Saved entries

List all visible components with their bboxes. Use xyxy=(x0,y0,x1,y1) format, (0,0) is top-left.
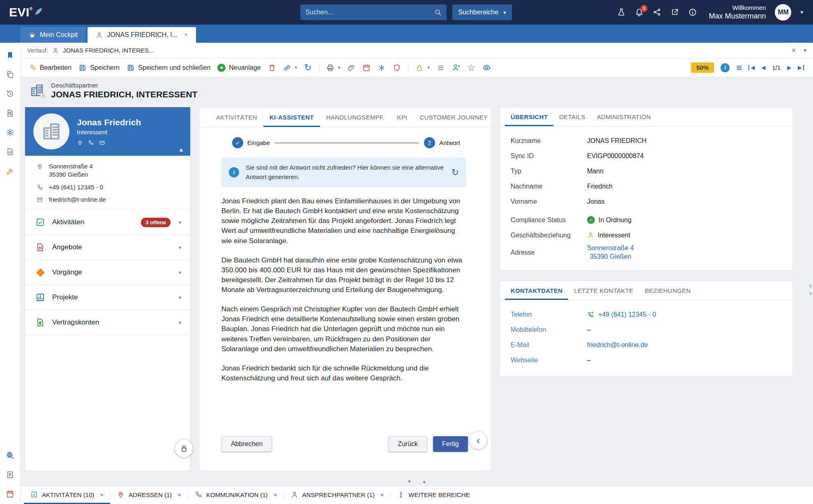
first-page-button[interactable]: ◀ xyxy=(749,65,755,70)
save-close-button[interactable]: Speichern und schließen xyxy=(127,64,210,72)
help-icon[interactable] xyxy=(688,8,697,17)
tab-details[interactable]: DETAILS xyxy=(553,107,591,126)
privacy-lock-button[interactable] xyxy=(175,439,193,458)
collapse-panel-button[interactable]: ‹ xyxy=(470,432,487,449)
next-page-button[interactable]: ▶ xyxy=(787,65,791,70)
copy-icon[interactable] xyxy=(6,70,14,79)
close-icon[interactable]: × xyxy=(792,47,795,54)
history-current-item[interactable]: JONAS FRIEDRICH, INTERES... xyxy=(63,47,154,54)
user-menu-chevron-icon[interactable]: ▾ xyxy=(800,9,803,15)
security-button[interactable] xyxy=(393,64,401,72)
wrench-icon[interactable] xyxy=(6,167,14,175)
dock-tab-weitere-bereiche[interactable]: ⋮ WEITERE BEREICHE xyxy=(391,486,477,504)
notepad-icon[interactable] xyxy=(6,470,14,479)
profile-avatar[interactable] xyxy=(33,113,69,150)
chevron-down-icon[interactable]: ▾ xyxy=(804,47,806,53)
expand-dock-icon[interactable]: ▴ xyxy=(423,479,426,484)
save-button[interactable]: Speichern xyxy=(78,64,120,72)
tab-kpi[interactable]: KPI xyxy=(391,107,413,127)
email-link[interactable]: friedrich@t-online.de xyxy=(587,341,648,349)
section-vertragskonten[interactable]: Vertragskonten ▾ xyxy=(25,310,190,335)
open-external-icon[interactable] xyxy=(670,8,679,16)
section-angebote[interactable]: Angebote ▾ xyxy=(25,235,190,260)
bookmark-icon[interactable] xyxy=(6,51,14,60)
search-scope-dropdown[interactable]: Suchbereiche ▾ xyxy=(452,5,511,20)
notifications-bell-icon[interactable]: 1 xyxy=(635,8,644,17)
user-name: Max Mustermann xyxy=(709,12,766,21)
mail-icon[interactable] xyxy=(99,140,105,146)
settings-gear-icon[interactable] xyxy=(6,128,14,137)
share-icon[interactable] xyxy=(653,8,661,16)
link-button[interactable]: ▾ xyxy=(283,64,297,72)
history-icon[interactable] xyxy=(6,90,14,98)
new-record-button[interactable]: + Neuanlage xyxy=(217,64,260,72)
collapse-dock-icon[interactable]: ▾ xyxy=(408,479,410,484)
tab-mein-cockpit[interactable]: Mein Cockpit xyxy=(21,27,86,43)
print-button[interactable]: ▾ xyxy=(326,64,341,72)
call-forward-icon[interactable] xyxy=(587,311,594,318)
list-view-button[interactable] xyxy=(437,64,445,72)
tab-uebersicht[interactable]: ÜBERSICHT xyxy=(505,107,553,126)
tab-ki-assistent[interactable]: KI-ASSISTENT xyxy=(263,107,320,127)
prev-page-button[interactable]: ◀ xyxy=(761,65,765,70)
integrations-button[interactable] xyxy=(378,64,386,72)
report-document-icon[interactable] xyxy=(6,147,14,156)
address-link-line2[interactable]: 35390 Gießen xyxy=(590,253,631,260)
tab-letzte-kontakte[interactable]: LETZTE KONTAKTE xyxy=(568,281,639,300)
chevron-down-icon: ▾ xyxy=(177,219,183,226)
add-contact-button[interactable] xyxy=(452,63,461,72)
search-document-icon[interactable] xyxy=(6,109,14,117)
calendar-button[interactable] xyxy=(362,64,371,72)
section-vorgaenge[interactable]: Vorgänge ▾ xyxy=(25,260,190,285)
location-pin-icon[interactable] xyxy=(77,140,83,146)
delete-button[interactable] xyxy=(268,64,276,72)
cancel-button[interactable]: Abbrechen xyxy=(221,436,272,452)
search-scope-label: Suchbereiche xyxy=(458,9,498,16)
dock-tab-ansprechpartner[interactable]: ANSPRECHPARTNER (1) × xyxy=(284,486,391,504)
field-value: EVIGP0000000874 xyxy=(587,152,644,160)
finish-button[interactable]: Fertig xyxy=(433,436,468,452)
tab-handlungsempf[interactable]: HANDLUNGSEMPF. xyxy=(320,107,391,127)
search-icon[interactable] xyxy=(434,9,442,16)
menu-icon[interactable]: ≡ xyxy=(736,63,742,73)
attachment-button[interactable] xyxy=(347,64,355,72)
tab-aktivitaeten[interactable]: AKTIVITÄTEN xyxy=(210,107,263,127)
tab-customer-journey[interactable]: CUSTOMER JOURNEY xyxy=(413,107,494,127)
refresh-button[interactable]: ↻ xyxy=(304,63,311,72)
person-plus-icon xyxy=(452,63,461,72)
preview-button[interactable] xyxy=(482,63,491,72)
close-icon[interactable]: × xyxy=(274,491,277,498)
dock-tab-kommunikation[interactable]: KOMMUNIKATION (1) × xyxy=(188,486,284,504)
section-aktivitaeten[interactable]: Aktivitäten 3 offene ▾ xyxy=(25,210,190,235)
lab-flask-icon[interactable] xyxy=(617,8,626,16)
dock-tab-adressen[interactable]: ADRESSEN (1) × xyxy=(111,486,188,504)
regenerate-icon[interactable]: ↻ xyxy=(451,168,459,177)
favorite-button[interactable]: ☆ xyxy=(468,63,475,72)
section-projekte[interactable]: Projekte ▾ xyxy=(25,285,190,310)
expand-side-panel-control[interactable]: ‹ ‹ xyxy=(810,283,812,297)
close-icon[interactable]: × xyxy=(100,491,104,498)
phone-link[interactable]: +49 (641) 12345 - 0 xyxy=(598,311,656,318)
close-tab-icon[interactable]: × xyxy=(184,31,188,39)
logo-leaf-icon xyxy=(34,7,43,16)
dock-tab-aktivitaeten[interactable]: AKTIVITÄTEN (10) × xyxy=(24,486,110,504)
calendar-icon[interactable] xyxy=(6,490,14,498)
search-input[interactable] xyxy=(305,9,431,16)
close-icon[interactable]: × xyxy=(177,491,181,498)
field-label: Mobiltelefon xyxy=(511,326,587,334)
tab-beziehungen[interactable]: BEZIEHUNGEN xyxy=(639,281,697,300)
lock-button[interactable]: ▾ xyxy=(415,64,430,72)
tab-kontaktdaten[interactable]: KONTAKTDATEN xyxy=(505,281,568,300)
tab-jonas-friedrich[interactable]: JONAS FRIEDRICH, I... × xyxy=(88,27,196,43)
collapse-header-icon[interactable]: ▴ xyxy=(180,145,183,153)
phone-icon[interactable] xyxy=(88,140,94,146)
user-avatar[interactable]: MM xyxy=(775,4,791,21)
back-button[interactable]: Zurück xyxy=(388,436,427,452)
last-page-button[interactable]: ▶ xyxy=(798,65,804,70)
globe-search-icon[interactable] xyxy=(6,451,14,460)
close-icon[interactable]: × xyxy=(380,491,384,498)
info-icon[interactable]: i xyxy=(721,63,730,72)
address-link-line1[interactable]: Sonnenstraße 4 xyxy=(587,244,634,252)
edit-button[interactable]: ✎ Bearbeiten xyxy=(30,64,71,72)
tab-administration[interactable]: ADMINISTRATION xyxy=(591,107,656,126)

ACTIVITY. Look through the records and give only the number of lines where the string "page" appears.

COMPLETED TASK. 4